List series should have option to return shard space mapping #867

pauldix · 2014-08-22T19:15:02Z

So users can be sure they've set things up properly, they should be able to see which shard space a give series will be mapped to.

It seems the easiest way to do this is to have an option on list series that will have it return the shard space name each series will be mapped to. Like

list series, space
list series, space /&stats.*/

The , space would be optional. If included the result would look something like:

Name	Space
seriesA	one_week_space
seriesB	30_days_space

I'm open to other potential query syntax, this was just my first idea.

The text was updated successfully, but these errors were encountered:

sahilthapar · 2014-08-23T06:22:28Z

👍

schmurfy · 2014-08-26T10:42:08Z

why not just add the space column in the returned data for "list series" ? is it expensive ?
Other than that what would your second example do, list the series stored in the spaces matching a regexp ?

jvshahid · 2014-08-27T16:34:11Z

@schmurfy agree, I don't see a reason why make the query more complicated than just list series and return the extra column

schmurfy · 2014-09-09T13:55:46Z

is there any news on this feature ? I currently have a test system running fine but I would like to check that everything is going where I think it is before pushing it to production.

pauldix · 2014-09-09T17:05:17Z

@jvshahid, @schmurfy returning the space mapping per series would definitely be more expensive. Unless we cached that mapping. Basically, for each series name we'd loop through the shard spaces and see if it matches the regex.

It's certainly easier to do this feature without the updates to the query grammar. I could run a few tests to see how much it slows down the query.

pauldix · 2014-09-09T21:11:19Z

Just tested on my laptop with 500k series. Without including the space name was about 2s to run list series. With space names it was about 2.7s. Obviously, it'll have a greater impact when going over a network, but gzip will help quite a bit with that.

What you think @jvshahid, good enough?

pauldix · 2014-09-09T21:16:52Z

I forgot to mention that was with 3 shard spaces defined.

Dieterbe · 2014-09-09T22:04:13Z

alternatively we could also keep 'list series' just the list of series, and have a command like inspect shard <shard-name> to see which series match it.

schmurfy · 2014-09-10T08:08:11Z

@pauldix as a temporary measure could you share the modified list series ? If you can make it available on a branch somewhere I could use it for my current goal and will not impact the discussion on how to really implement it in an influxdb release.

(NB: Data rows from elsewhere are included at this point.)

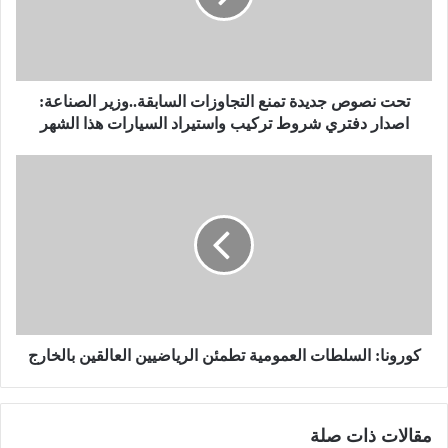
و
ص
ج
د
ي
تحت نصوص جديدة تمنع التجاوزات السابقة..وزير الصناعة:
د
اصدار دفتري شروط تركيب واستيراد السيارات هذا الشهر
ة
ت
ك
م
و
ن
ر
ع
و
ا
ن
ل
ا
ت
:
ج
ا
ا
ل
و
س
كورونا: السلطات العمومية تطمئن الرياضيين العالقين بالخارج
ز
ل
ا
ط
ت
ا
مقالات ذات صلة
ا
ت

I think the real question for implementing this feature is: how is list series currently used ?
As I see it you would not run it until needed and probably keep a cached version but aside of the admin tools which need to show this information I don't see any real use in production code, if that's really the case adding more data and slightly slow it down is not an issue.
Do you have any use case for list series in production code ?

Fixes #867. Updated lexer and parser to work, added code to coordinator to insert spaces if requested.

Dieterbe · 2014-09-10T22:12:34Z

I think the real question for implementing this feature is: how is list series currently used ?

great point!
people who use influxdb as graphite backend, do so via graphite-influxdb. let me explain that use case because i think it's important and pretty common.
the graphite server receives a request such as target=someFunc(foo.bar.*.something.{match1,match2}.blah), and it needs to convert this into the appropriate queries for influxdb. this goes as follows:
1 is figuring out which series are matched
2 querying the data of those series
3 applying someFunc on the data (in the graphite process)
4 converting the results in a png graph, and returning that to the user.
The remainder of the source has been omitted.